On avancera que ces chiffres ne sont pas retrouvés dans les données du Registre électronique des arrêts cardiaques (RéAC) – selon elles 0,6 % seulement des tentatives d’utilisation de DAE se heurent à des problèmes techniques. « Il y a un biais, prévient le Pr Gueugniaud. Les défibrillateurs installés dans les lieux très fréquentés qui servent parfois plusieurs fois par an sont aussi ceux qui sont les mieux entretenus. ».

Actions en justice

L’affaire peut être grave et et conduire à des actions en justice. À plusieurs reprises, des DAE n’ont pas fonctionné lors de tentatives de réanimations. « Ce fut notamment le cas lors du malaise cardiaque d’un basketteur de 25 ans de Vannes, décédé en janvier 2012, rapporte Le Quotidien.  Un réanimateur présent sur les lieux a réalisé trois cycles de massage cardiaque, avant de découvrir que la batterie du défibrillateur disponible est à plat. Plus récemment, une jeune sportive a connu le même destin dans un stade parisien. »

 « Les petits distributeurs proposent des contrats de maintenance de 20 à 30 euros par an, confie le Dr Bruno Thomas-Lamotte, président de l’Arlod. Ils se contentent d’envoyer un mail et de passer un coup de fil. » Quand il a fondé cette Association pour le recensement et la localisation des défibrillateurs le Dr Thomas-Lamotte souhaitait établir une base de données géolocalisées, disponible sur le net« Nous pensions que les pouvoirs publics prendraient rapidement le relais, mais cela fait maintenant 11 ans et nous sommes toujours là. »

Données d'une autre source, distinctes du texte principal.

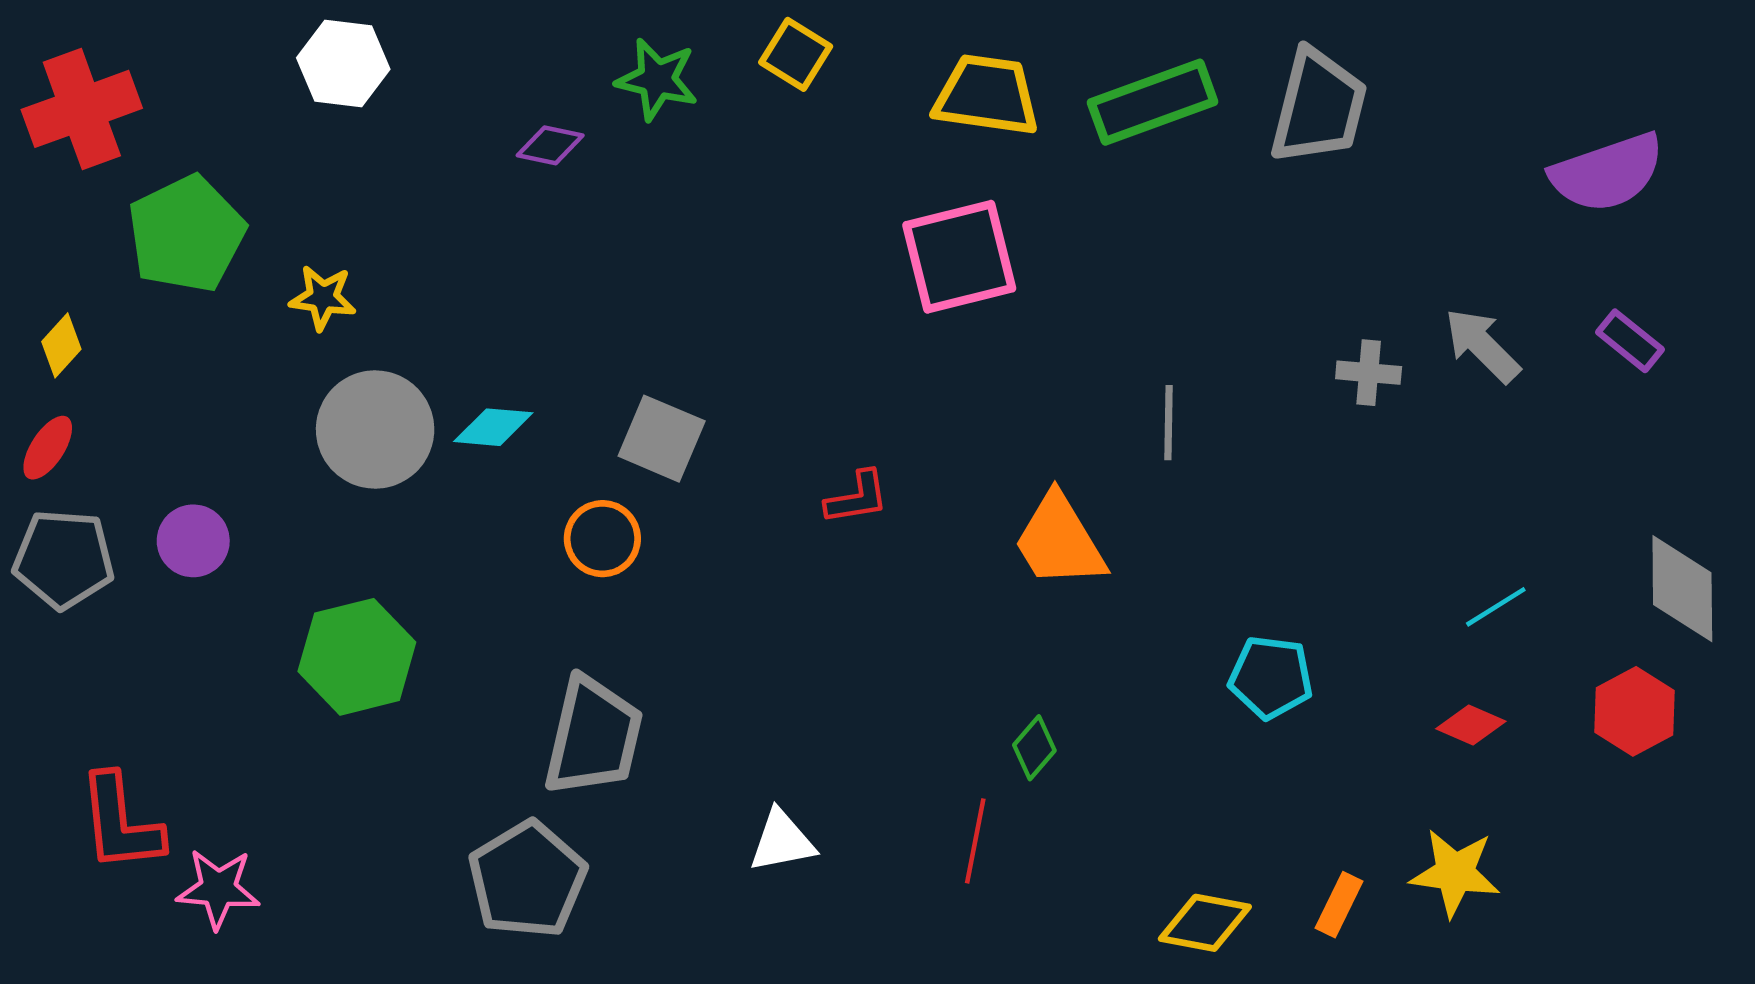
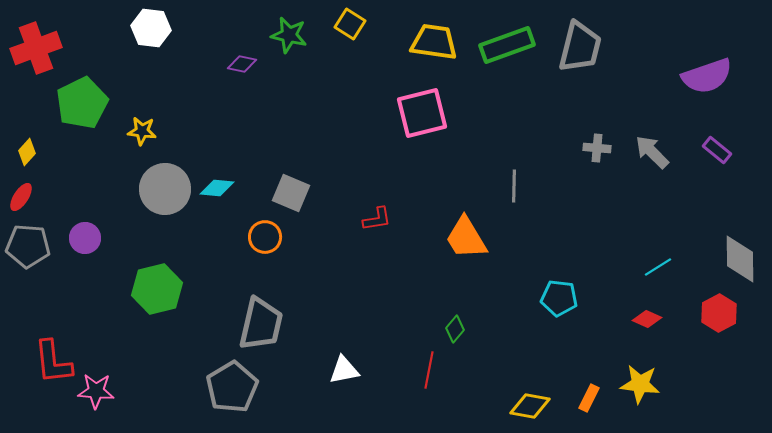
gray cross: (1369, 373) -> (597, 148), moved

« Avec un financement public de seulement 20 000 euros, et armé de la bonne volonté de bénévoles, Arlod recense désormais environ 25 000 dispositifs  soit moins de 10 % du total, précise Le Quotidien. Cette base de données reste le seul outil d’envergure nationale permettant aux médecins régulateurs de signaler la présence d’un défibrillateur à proximité du lieu de l’appel. »

Quinze ans après

Le gouvernement ? Il ne semble guère intéressé par le sujet. Le législateur ? L’Assemblée nationale a voté, le 13 octobre 2016, une proposition de loi du député du Nord Jean-Pierre Decool, encadrant l’installation et l’entretien des défibrillateurs automatiques externes :

« Un décret en Conseil d’État détermine les types et catégories d’établissement recevant du public qui sont tenus de s’équiper d’un défibrillateur automatisé externe visible et facile d’accès, ainsi que les modalités d’application de cette obligation. »

« Il est créé une base de données nationale relative aux lieux d’implantation et à l’accessibilité des défibrillateurs automatisés externes sur l’ensemble du territoire, constituée au moyen des informations fournies par les exploitants de ces appareils à un organisme désigné par décret pour la gestion, l’exploitation et la mise à disposition de ces données. »

Ce texte n’a toujours pas été examiné par le Sénat… On annonce aussi une proposition de loi visant à la prévention de la mort subite (50 000 personnes par an en France) ainsi qu’une « Journée nationale annuelle de la lutte contre la mort subite ».  Cette journée, ni fériée ni chômée, serait fixée au 26 juin, jour anniversaire de la mort, au stade Gerland de Lyon, du footballeur Marc-Vivien Foé. Il avait 28 ans. C’était il y a quinze ans.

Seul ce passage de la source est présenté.